● **TASK STATEMENT**
Reproduce exactly the opening lines of the listing, stopping after the line that contains "mult sau mai" and including it.

● **INPUT DATA**
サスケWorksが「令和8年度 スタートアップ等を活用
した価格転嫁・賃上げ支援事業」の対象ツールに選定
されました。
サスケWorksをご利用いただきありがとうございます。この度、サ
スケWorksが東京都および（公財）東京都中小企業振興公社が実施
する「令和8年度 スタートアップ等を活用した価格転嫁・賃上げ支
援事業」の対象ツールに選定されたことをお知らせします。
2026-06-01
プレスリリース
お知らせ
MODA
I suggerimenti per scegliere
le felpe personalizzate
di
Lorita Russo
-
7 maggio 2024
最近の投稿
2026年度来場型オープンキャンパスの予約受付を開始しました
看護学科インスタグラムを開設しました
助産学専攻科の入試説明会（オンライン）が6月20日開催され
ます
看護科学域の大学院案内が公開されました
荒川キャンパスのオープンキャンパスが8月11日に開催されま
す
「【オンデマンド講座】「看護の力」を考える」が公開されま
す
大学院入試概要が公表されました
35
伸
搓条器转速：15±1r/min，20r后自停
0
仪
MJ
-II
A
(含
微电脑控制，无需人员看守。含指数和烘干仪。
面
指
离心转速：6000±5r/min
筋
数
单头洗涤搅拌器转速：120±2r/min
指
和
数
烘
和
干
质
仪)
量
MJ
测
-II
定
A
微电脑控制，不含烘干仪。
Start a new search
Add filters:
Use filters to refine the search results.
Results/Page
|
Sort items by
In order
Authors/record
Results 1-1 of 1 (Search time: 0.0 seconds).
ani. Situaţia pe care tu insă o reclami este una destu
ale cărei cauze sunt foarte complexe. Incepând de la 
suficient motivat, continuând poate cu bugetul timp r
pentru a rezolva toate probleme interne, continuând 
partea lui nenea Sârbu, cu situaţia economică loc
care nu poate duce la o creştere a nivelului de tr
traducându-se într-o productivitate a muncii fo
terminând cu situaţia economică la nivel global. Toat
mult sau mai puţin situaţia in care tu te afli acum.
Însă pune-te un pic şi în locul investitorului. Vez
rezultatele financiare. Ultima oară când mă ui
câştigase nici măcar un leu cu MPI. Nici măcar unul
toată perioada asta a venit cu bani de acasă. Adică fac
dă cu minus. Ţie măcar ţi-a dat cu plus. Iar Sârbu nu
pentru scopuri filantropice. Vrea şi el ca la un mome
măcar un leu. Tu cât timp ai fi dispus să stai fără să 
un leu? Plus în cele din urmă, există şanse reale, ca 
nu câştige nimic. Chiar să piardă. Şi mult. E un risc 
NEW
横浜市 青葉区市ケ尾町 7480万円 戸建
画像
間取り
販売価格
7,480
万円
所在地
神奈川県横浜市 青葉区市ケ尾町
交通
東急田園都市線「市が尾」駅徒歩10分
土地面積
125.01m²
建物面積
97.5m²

● **YOUR SOLUTION**
サスケWorksが「令和8年度 スタートアップ等を活用
した価格転嫁・賃上げ支援事業」の対象ツールに選定
されました。
サスケWorksをご利用いただきありがとうございます。この度、サ
スケWorksが東京都および（公財）東京都中小企業振興公社が実施
する「令和8年度 スタートアップ等を活用した価格転嫁・賃上げ支
援事業」の対象ツールに選定されたことをお知らせします。
2026-06-01
プレスリリース
お知らせ
MODA
I suggerimenti per scegliere
le felpe personalizzate
di
Lorita Russo
-
7 maggio 2024
最近の投稿
2026年度来場型オープンキャンパスの予約受付を開始しました
看護学科インスタグラムを開設しました
助産学専攻科の入試説明会（オンライン）が6月20日開催され
ます
看護科学域の大学院案内が公開されました
荒川キャンパスのオープンキャンパスが8月11日に開催されま
す
「【オンデマンド講座】「看護の力」を考える」が公開されま
す
大学院入試概要が公表されました
35
伸
搓条器转速：15±1r/min，20r后自停
0
仪
MJ
-II
A
(含
微电脑控制，无需人员看守。含指数和烘干仪。
面
指
离心转速：6000±5r/min
筋
数
单头洗涤搅拌器转速：120±2r/min
指
和
数
烘
和
干
质
仪)
量
MJ
测
-II
定
A
微电脑控制，不含烘干仪。
Start a new search
Add filters:
Use filters to refine the search results.
Results/Page
|
Sort items by
In order
Authors/record
Results 1-1 of 1 (Search time: 0.0 seconds).
ani. Situaţia pe care tu insă o reclami este una destu
ale cărei cauze sunt foarte complexe. Incepând de la 
suficient motivat, continuând poate cu bugetul timp r
pentru a rezolva toate probleme interne, continuând 
partea lui nenea Sârbu, cu situaţia economică loc
care nu poate duce la o creştere a nivelului de tr
traducându-se într-o productivitate a muncii fo
terminând cu situaţia economică la nivel global. Toat
mult sau mai puţin situaţia in care tu te afli acum.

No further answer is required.